Task directions:
From the records below, copy every line that contains the word "status".

Data for review below:

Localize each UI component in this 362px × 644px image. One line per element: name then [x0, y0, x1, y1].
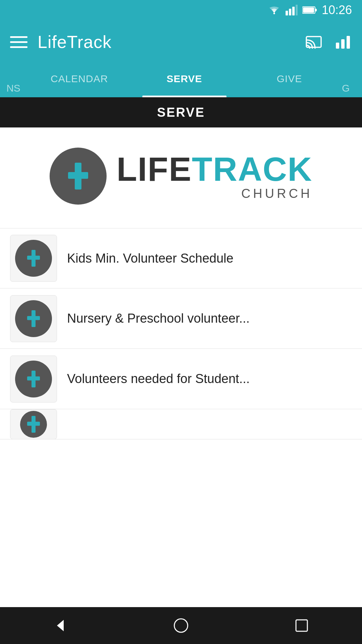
page-title: SERVE: [157, 105, 205, 120]
serve-item-nursery[interactable]: Nursery & Preschool volunteer...: [0, 288, 362, 349]
item-circle-kids: [15, 240, 52, 277]
home-button[interactable]: [168, 612, 194, 639]
logo-church: CHURCH: [117, 187, 313, 200]
header-left: LifeTrack: [10, 32, 112, 52]
svg-rect-14: [296, 620, 307, 631]
item-icon-partial: [10, 409, 57, 439]
serve-item-kids[interactable]: Kids Min. Volunteer Schedule: [0, 228, 362, 288]
serve-list: Kids Min. Volunteer Schedule Nursery & P…: [0, 221, 362, 446]
battery-icon: [302, 6, 317, 14]
cross-icon-students: [24, 370, 43, 388]
item-icon-kids: [10, 235, 57, 282]
item-label-nursery: Nursery & Preschool volunteer...: [67, 311, 250, 326]
app-title: LifeTrack: [38, 32, 112, 52]
cross-icon-nursery: [24, 309, 43, 328]
back-button[interactable]: [47, 612, 74, 639]
logo-life: LIFE: [117, 152, 192, 186]
logo-circle: [50, 148, 107, 205]
logo-container: LIFETRACK CHURCH: [50, 148, 313, 205]
tab-item-more[interactable]: G: [342, 83, 362, 97]
serve-item-students[interactable]: Volunteers needed for Student...: [0, 349, 362, 409]
svg-rect-9: [336, 43, 339, 49]
recents-button[interactable]: [288, 612, 315, 639]
item-icon-nursery: [10, 295, 57, 342]
cross-icon-kids: [24, 249, 43, 268]
tab-item-give[interactable]: GIVE: [237, 64, 342, 97]
svg-rect-2: [289, 9, 291, 15]
tab-item-calendar[interactable]: CALENDAR: [27, 64, 132, 97]
item-circle-nursery: [15, 300, 52, 337]
svg-rect-11: [347, 36, 350, 49]
app-header: LifeTrack: [0, 20, 362, 64]
tab-bar: NS CALENDAR SERVE GIVE G: [0, 64, 362, 97]
svg-marker-12: [57, 620, 64, 631]
status-icons: 10:26: [267, 3, 352, 17]
tab-item-ns[interactable]: NS: [0, 83, 27, 97]
cross-icon-partial: [24, 415, 43, 433]
page-title-bar: SERVE: [0, 97, 362, 127]
svg-point-13: [174, 619, 188, 632]
cast-icon[interactable]: [305, 33, 322, 51]
svg-rect-4: [296, 5, 298, 15]
item-circle-students: [15, 361, 52, 397]
svg-rect-3: [292, 7, 295, 15]
tab-item-serve[interactable]: SERVE: [132, 64, 237, 97]
svg-rect-7: [303, 7, 314, 13]
status-time: 10:26: [322, 3, 352, 17]
signal-icon: [286, 5, 298, 15]
header-right: [305, 33, 352, 51]
item-icon-students: [10, 356, 57, 402]
svg-point-0: [273, 13, 275, 14]
svg-rect-10: [341, 39, 345, 49]
logo-cross-icon: [63, 161, 93, 191]
serve-item-partial[interactable]: [0, 409, 362, 439]
chart-icon[interactable]: [335, 33, 352, 51]
bottom-nav: [0, 607, 362, 644]
logo-text: LIFETRACK CHURCH: [117, 152, 313, 200]
menu-button[interactable]: [10, 36, 27, 48]
wifi-icon: [267, 5, 281, 15]
status-bar: 10:26: [0, 0, 362, 20]
item-circle-partial: [20, 411, 47, 438]
item-label-students: Volunteers needed for Student...: [67, 372, 250, 386]
svg-rect-6: [315, 9, 317, 11]
svg-rect-1: [286, 11, 288, 15]
item-label-kids: Kids Min. Volunteer Schedule: [67, 251, 233, 266]
logo-section: LIFETRACK CHURCH: [0, 127, 362, 221]
logo-track: TRACK: [192, 152, 312, 186]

End of Data for review.

Response:
status-icons: 10:26: [267, 3, 352, 17]
status-time: 10:26: [322, 3, 352, 17]
status-bar: 10:26: [0, 0, 362, 20]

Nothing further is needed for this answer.